* **Exercise goal**
Starting at the line that contains "You are a GUI agent. The screenshot is 1024×1033." and stopping after the line that contains "IEC 61181 (979, 678)", transcribe the listing below exactly; do not include any pictures.

* **Working data**
_____
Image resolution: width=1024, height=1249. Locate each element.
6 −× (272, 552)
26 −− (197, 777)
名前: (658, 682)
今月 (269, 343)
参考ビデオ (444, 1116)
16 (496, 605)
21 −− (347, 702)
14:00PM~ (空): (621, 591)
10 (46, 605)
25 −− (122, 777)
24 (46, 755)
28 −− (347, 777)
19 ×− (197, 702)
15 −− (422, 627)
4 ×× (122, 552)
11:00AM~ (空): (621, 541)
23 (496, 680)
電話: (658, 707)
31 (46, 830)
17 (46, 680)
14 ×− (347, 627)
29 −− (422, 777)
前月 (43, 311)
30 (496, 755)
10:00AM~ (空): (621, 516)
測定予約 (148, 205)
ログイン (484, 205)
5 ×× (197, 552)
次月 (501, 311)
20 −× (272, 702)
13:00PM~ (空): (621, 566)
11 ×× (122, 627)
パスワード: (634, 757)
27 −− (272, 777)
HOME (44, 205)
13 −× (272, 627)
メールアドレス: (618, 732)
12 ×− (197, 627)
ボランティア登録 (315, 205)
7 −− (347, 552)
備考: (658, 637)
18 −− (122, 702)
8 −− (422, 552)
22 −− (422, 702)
_____
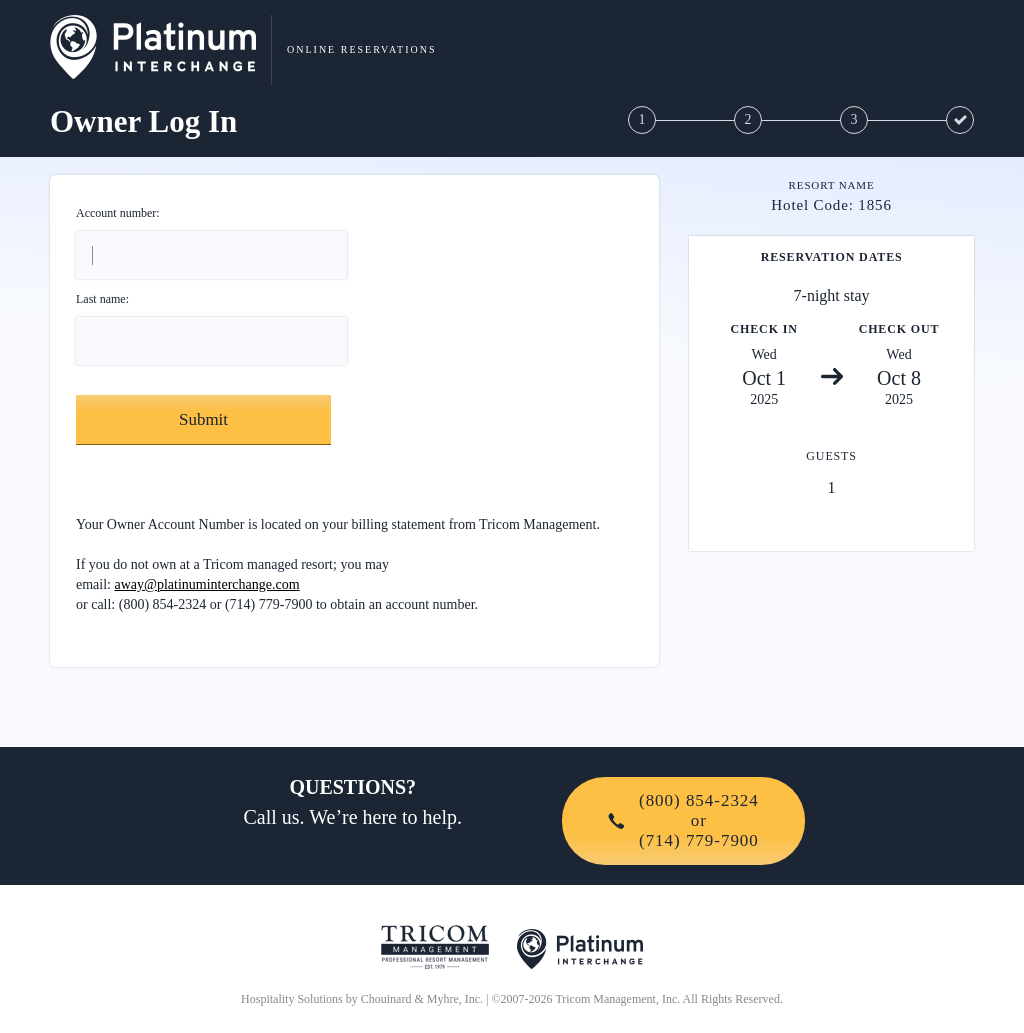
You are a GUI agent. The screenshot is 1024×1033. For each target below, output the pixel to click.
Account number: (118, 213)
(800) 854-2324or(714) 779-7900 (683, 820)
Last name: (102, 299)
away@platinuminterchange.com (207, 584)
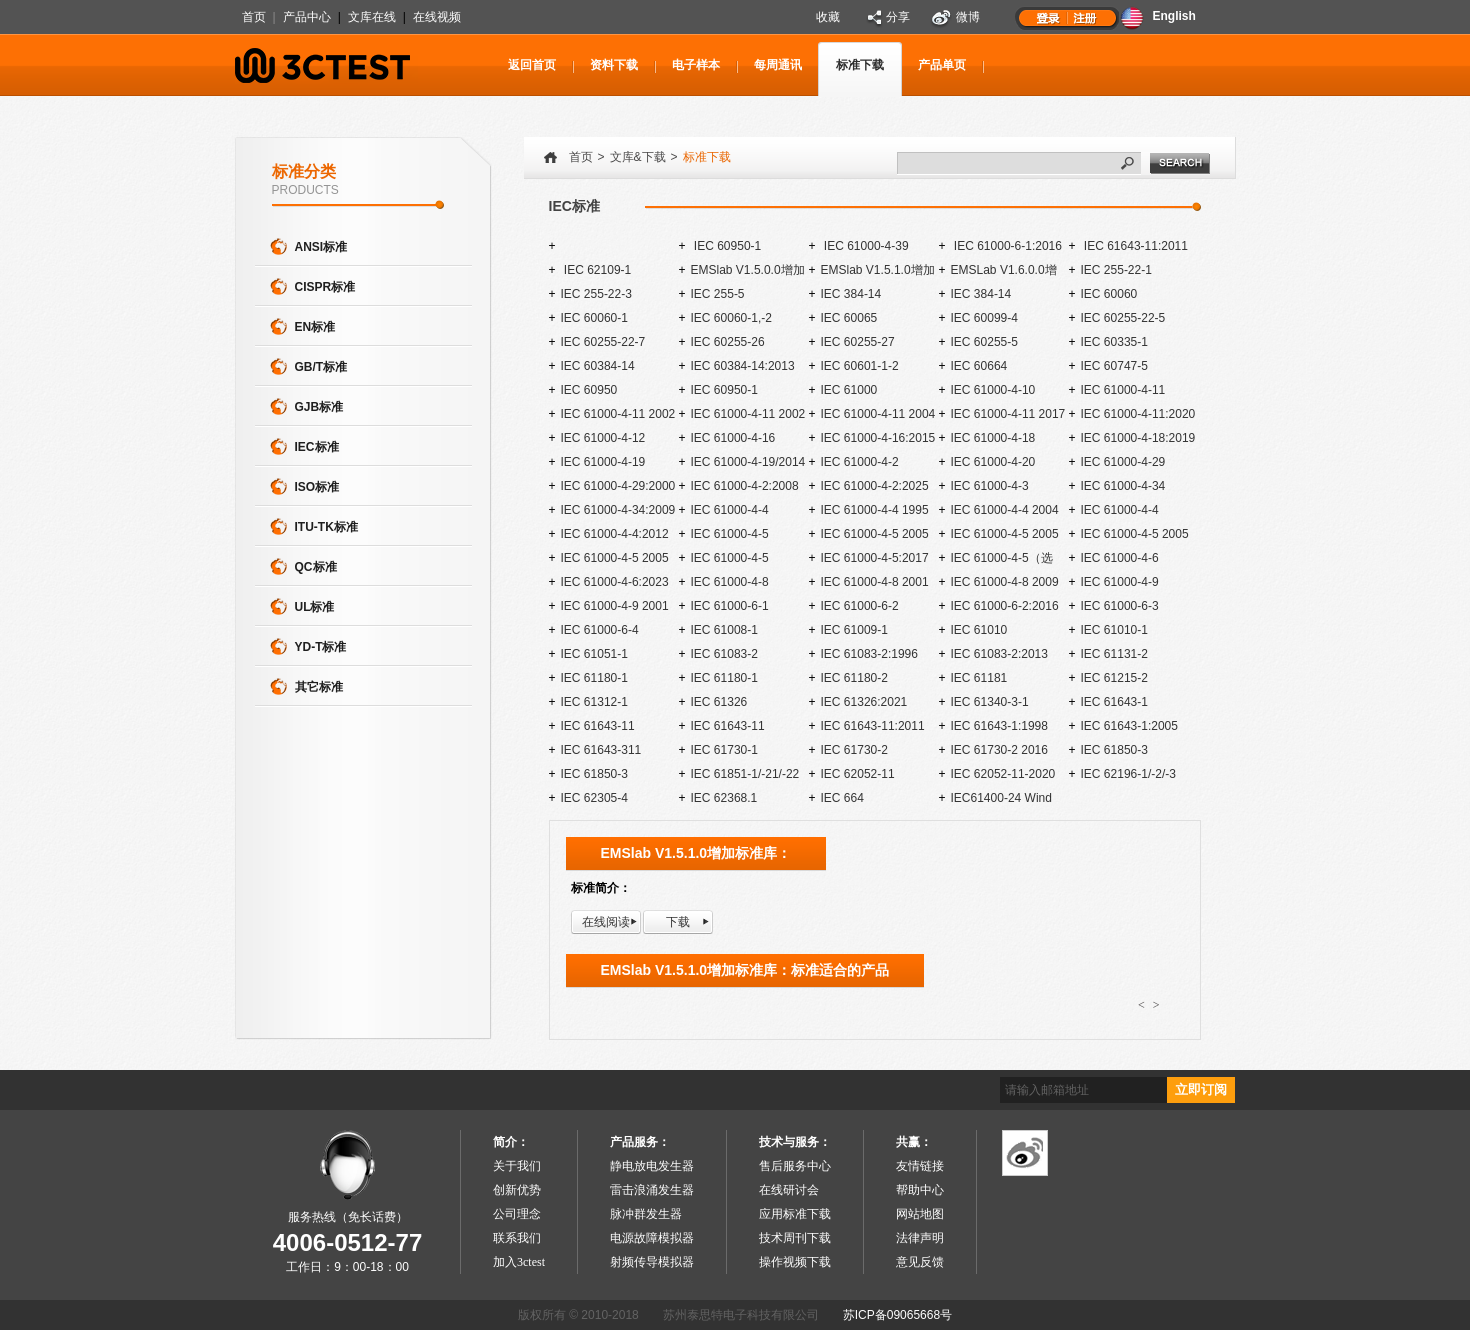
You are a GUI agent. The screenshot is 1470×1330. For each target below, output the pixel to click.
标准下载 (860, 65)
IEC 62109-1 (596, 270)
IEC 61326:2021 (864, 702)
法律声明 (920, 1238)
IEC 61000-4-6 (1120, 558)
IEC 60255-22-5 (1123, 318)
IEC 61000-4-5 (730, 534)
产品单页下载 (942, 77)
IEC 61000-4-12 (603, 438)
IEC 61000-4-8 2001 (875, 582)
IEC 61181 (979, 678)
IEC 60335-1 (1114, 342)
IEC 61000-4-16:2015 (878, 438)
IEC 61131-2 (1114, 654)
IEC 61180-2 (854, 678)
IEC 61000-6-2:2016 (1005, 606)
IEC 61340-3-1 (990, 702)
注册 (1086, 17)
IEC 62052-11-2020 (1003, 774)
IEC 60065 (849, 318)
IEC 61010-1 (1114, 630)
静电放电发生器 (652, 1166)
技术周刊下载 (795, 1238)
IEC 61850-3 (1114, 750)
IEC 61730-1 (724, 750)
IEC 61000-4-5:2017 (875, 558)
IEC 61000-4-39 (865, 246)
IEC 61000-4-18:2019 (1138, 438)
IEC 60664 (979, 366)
_____
* **Exercise response**
You are a GUI agent. The screenshot is 1024×1033. For each target below, output the pixel to click.
Account number: (118, 213)
(800) 854-2324or(714) 779-7900 (683, 820)
Last name: (102, 299)
away@platinuminterchange.com (207, 584)
You are a GUI agent. The screenshot is 1470×1330. For each target below, output the pixel to click.
标准下载 (860, 65)
IEC 62109-1 (596, 270)
IEC 61326:2021 (864, 702)
法律声明 (920, 1238)
IEC 61000-4-6 (1120, 558)
IEC 60255-22-5 (1123, 318)
IEC 61000-4-5 (730, 534)
产品单页下载 (942, 77)
IEC 61000-4-12 (603, 438)
IEC 61000-4-8 2001 (875, 582)
IEC 61181 (979, 678)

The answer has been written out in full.